Publication year - 1997
Publication title -
journal of evolutionary biology
Language(s) - English
Resource type - Journals
SCImago Journal Rank - 1.289
H-Index - 128
eISSN - 1420-9101
pISSN - 1010-061X
DOI - 10.1046/j.1420-9101.1997.10040529.x
Subject(s) - semelparity and iteroparity , biology , herbivore , perennial plant , reproduction , life history theory , ecology , life history
The relationship between a plant and its potential enemies changes drastically after reproduction has started. Using a dynamic modelling approach we study the effects of herbivores and pathogens, that are attracted by reproducing plants, on optimal allocation of resources, and life‐history strategies. We assume that the level of attack increases with the investment in reproduction, which may lead to a reduction of current years reproductive success, a reduction of storage efficiency or an increase of plant mortality. If herbivores or pathogens attracted by flowering plants mainly reduce current years reproductive success, the optimal life‐history is annual or iteroparous perennial if the attack is an all or nothing event. If the level of consumption increases with the number of herbivores attracted, the optimal life‐history is most likely iteroparity with or without mast years. Only under very restricted conditions this may lead to semelparity. If herbivores mainly reduce the efficiency of the resources stored for next year, the optimal life‐history is iteroparity.
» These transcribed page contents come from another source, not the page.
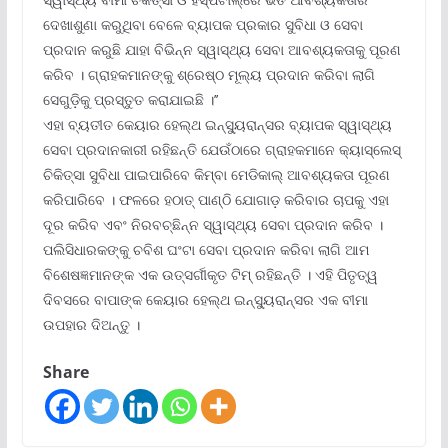
ଦେଖାଶୁଣା କରୁଥିବା ବେଳେ ବ୍ୟାପକ ପ୍ରକାର ସୁବିଧା ଓ ସେବା
ପ୍ରଦାନ କରୁଛି ଯାହା ବିଭିନ୍ନ ସ୍ୱାସ୍ଥ୍ୟ ସେବା ଆବଶ୍ୟକତାକୁ ପୂରଣ
କରିବ । ଗ୍ରାହକମାନଙ୍କୁ ଶ୍ରେଷ୍ଠ ମୂଲ୍ୟ ପ୍ରଦାନ କରିବା ଲାଗି
ସେଗୁଡ଼ିକୁ ପ୍ରସ୍ତୁତ କରାଯାଇଛି ।’’
ଏହା ବ୍ୟତୀତ କେୟାର ହେଲ୍‌ଥ ଇନ୍‌ସ୍ୟୁରାନ୍ସର ବ୍ୟାପକ ସ୍ୱାସ୍ଥ୍ୟ
ସେବା ପ୍ରଦାନକାରୀ ରହିଛନ୍ତି ଯେଉଁଠାରେ ଗ୍ରାହକମାନେ କ୍ୟାସ୍‌ଲେସ୍
ଚିକିତ୍ସା ସୁବିଧା ପାଇପାରିବେ କିମ୍ବା ମେଡିକାଲ୍ ଆବଶ୍ୟକତା ପୂରଣ
କରିପାରିବେ । ଫଳରେ ହଠାତ୍ ପାଣ୍ଠି ଯୋଗାଡ଼ କରିବାର ଚାପକୁ ଏହା
ଦୂର କରିବ ଏବଂ ନିରବଚ୍ଛିନ୍ନ ସ୍ୱାସ୍ଥ୍ୟ ସେବା ପ୍ରଦାନ କରିବ ।
ପଲିସିଧାରକଙ୍କୁ ଚବିଶ ଘଂଟା ସେବା ପ୍ରଦାନ କରିବା ଲାଗି ଆମ
ବିଶେଷଜ୍ଞମାନଙ୍କ ଏକ ଉତ୍ସର୍ଗୀକୃତ ଟିମ୍ ରହିଛନ୍ତି । ଏହି ପିତୃତ୍ୱ
ଦିବସରେ ବାପାଙ୍କ କେୟାର ହେଲ୍‌ଥ ଇନ୍‌ସ୍ୟୁରାନ୍ସର ଏକ ବୀମା
ଉପହାର ଦିଅନ୍ତୁ ।
Share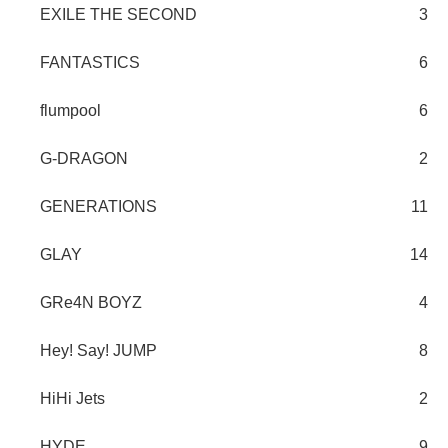
EXILE THE SECOND
3
FANTASTICS
6
flumpool
6
G-DRAGON
2
GENERATIONS
11
GLAY
14
GRe4N BOYZ
4
Hey! Say! JUMP
8
HiHi Jets
2
HYDE
9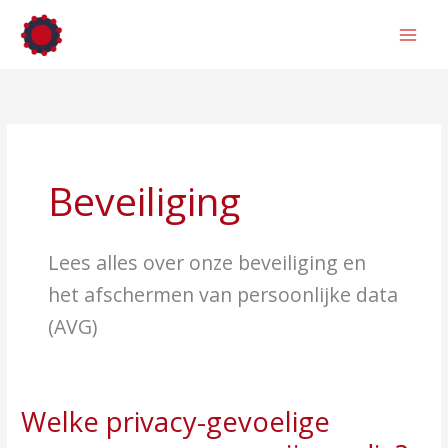
Ga
naar
de
inhoud
Beveiliging
Lees alles over onze beveiliging en
het afschermen van persoonlijke data
(AVG)
Welke privacy-gevoelige
Welke
privacy-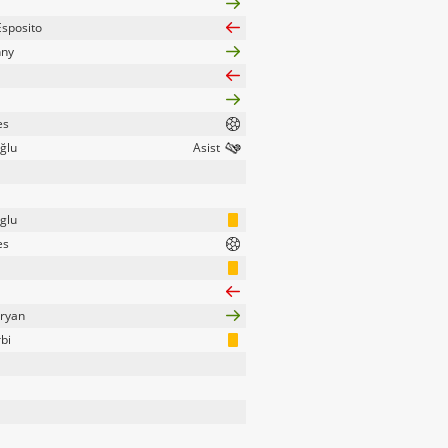
Esposito
nny
es
ğlu
glu
es
aryan
bi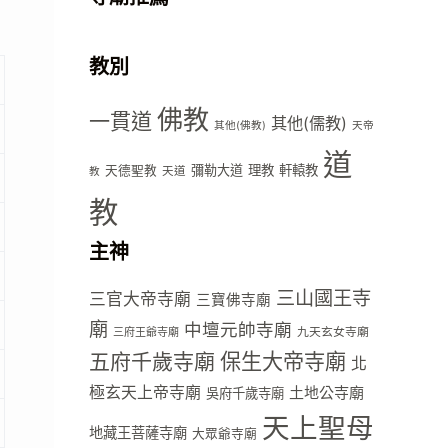
教別
佛教
一貫道
其他(儒教)
其他(佛教)
天帝
道
彌勒大道
理教
軒轅教
天德聖教
天道
教
教
主神
三山國王寺
三官大帝寺廟
三寶佛寺廟
廟
中壇元帥寺廟
九天玄女寺廟
三府王爺寺廟
五府千歲寺廟
保生大帝寺廟
北
極玄天上帝寺廟
土地公寺廟
吳府千歲寺廟
天上聖母
地藏王菩薩寺廟
大眾爺寺廟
If herbivores mainly reduce survival, the optimal solution is likely to be mast years or semelparity. For parameter values that are realistic for Cynoglossum officinale , a semelparous perennial from calcereous soils, the model predicts that reproduction should start in the third year and that 99% of the available resources at the end of season should be invested in reproduction and only 1% saved for growth next year. With such an investment only c. 1% of the plants would survive after reproduction, so the optimal life‐history is close to semelparity. For the small fraction of plants that reproduce more than once, years of vegetative growth only and years with reproduction should alternate. Multiple reproduction is rare in C. officinale . However, such a life history is very common for plants known as semelparous perennial. Although the available empirical evidence is, as yet, circumstantial rather than conclus ive we propose that reproduction related mortality mediated through herbivores or pathogens may play a role in the evolution of the semelparous perennial life‐history.